#### THE DATA
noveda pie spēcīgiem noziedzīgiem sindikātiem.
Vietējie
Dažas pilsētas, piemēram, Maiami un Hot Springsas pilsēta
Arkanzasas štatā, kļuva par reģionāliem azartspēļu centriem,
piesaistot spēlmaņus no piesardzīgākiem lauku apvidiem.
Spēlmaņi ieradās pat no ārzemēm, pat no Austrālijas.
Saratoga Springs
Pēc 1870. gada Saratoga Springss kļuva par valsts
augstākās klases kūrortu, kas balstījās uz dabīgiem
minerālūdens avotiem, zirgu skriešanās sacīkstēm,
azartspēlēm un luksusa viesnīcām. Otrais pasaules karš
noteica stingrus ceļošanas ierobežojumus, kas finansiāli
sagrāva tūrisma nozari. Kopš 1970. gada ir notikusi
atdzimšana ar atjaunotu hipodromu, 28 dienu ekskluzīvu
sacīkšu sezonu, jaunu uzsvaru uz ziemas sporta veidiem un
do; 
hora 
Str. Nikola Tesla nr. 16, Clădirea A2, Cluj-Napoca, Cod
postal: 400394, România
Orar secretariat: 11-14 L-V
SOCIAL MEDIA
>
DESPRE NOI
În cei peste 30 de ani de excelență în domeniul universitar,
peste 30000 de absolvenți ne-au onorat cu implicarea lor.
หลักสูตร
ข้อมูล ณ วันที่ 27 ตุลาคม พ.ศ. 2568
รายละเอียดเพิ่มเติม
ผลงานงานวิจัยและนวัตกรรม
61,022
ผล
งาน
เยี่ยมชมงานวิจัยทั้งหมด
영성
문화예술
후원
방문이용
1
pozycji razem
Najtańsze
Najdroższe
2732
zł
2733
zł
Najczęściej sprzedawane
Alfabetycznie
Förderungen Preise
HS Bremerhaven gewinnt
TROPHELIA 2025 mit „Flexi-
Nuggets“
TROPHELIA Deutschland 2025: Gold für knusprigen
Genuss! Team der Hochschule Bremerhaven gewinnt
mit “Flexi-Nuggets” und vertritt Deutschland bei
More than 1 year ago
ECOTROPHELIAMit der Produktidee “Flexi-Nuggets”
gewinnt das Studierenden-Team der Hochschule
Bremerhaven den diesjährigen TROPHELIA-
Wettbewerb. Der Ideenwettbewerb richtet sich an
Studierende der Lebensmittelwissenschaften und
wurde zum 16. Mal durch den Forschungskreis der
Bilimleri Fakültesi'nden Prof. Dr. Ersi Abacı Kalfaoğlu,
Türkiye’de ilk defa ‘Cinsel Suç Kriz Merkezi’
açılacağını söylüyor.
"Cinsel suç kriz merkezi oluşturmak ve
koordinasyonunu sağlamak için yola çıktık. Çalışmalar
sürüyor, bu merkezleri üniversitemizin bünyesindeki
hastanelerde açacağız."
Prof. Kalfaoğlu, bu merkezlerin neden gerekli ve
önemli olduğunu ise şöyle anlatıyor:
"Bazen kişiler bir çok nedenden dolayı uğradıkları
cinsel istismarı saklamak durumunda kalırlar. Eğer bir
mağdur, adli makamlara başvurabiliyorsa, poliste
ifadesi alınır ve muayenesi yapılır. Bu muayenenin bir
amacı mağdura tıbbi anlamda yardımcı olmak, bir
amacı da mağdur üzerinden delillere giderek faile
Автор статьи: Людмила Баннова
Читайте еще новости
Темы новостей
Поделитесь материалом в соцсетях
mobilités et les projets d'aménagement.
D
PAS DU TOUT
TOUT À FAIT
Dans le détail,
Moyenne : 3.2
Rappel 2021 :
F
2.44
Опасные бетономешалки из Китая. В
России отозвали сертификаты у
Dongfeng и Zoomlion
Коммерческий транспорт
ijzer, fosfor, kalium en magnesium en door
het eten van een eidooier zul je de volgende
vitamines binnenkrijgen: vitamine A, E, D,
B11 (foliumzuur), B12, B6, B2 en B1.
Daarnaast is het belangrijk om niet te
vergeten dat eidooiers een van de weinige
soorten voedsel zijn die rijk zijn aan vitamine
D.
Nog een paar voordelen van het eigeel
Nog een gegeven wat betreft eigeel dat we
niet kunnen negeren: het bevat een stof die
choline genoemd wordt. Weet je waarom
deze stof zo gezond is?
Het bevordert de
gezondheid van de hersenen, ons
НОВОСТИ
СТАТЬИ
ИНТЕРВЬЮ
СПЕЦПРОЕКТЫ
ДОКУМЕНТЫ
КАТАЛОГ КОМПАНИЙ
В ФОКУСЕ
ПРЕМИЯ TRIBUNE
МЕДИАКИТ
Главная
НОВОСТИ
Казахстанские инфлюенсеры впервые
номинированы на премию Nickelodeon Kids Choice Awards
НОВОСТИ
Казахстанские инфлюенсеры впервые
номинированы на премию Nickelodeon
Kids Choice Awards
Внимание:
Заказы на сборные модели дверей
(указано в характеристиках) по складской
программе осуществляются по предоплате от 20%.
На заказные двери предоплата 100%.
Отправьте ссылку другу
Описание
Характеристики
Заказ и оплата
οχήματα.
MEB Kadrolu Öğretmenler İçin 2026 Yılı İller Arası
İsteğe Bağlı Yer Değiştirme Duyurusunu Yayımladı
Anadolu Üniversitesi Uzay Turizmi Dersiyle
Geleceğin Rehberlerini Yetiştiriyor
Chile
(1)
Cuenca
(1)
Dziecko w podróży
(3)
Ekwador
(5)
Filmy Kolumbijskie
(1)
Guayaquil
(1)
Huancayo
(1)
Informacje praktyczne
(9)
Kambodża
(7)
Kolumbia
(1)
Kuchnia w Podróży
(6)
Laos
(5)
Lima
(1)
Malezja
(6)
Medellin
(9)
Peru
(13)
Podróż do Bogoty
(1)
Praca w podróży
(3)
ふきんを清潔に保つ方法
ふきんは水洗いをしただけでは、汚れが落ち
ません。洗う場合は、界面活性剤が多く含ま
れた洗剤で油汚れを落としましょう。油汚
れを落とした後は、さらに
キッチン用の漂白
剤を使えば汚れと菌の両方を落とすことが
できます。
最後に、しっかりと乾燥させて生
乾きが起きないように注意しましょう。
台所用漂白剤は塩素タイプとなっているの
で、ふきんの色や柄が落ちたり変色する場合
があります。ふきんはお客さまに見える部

#### ACTIVITY
From the entries above, return exactly the line containing "peste 30000 de", the line containing "TROPHELIA Deutschland 2025: Gold", and all lines between, and nothing else.

#### RESPONSE
peste 30000 de absolvenți ne-au onorat cu implicarea lor.
หลักสูตร
ข้อมูล ณ วันที่ 27 ตุลาคม พ.ศ. 2568
รายละเอียดเพิ่มเติม
ผลงานงานวิจัยและนวัตกรรม
61,022
ผล
งาน
เยี่ยมชมงานวิจัยทั้งหมด
영성
문화예술
후원
방문이용
1
pozycji razem
Najtańsze
Najdroższe
2732
zł
2733
zł
Najczęściej sprzedawane
Alfabetycznie
Förderungen Preise
HS Bremerhaven gewinnt
TROPHELIA 2025 mit „Flexi-
Nuggets“
TROPHELIA Deutschland 2025: Gold für knusprigen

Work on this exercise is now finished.